ノスタルジックガール | ナノ

23

ばたんとドアがしまってヒメが出て行きました。あんなに顔を真っ赤にして本当に食べてしまいたい位可愛らしいお方でございます。私のことをもっともっと意識して頂きたいのです。

「ノボリ積極的!」

「えぇ、他の方には取られたくありませんので。」

「ぼくもヒメとずっと一緒にいたいな。ヒメが来てくれてから良いことしかない!」

クダリの言う通りでございます。まず仕事面では、私達の秘書のような役割をお願いしております。バトル以外にも書類業務も多いのですが、サブウェイマスターとして目を通しておかなければいけない書類は机の上に山積みになっている内の半分程度なのでございます。書類は一通りヒメが目を通し、私達のサインが必要なものだけを持ってくるという流れでございます。データの入力作業など事務的なことや迷子のポケモンのお世話もして頂いております。それから、バトルサブウェイもライモンシティの名所なだけあり外から様々なお客様が見学にいらっしゃることもあります。そういった方々の案内する業務もございます。持ち前の愛想の良さと礼儀正しいところがうまく合わさりご好評なようです。私達は今まで残業してやっておりましたトレインの整備やシステムのチェックなどに手が回るようになったため、定時で帰れる日が多くなりました。
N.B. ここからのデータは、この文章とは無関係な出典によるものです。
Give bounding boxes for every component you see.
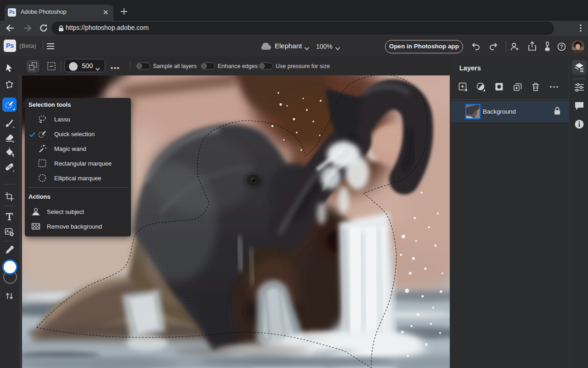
svg-text:?: ? — [560, 44, 563, 49]
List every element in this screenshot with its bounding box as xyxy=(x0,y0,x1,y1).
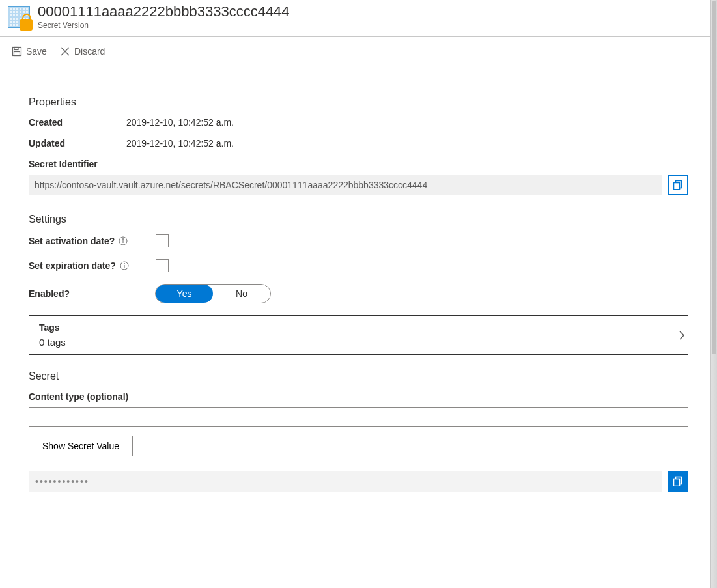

そして、私生活面も大きく変化しました。寝に帰っていただけのマンションも、今では私達より早く上がった際にはヒメがいつも手料理を作って出迎えて下さる暖かい家になりました。一緒に定時で上がった時には近くのスーパーまで晩御飯の材料を買いに行き、ヒメが食材を選び、私がその横でカートを押してその日の晩御飯のメニューのことを話すのも私にとってとても大切な時間なのです。食事が済んだ後はリビングにで手持ちのポケモン達と遊んだり、今日あったことを色々話したりゆったりとした時間も過ごすことが出来て大変充実しているのです。

「ぼくね、バトルは大好きだけど書類とかはあんまり好きじゃない。でもぼくが書類終わらないとヒメが帰れなかったりとかお仕事増えちゃうのいやだから最近はがんばってる。」

クダリがこう言うのにもとても驚きました。以前のクダリは書類は溜めに溜め込み、期限ギリギリにならないと手を付けないことがしょっちゅうでした。これには鉄道員達もほっと、していることでしょう。


本当にヒメが来てから全てが良い方向に向かっているのでございます。今の生活も非常に満足しておりますが、ヒメへの気持ちを自覚した今、更に貪欲になってしまう私がおります。この前のエリートトレーナーの一件もあり、ヒメのことはしっかりとお守りし、私と同じ気持ちになって頂きたいと思うのです。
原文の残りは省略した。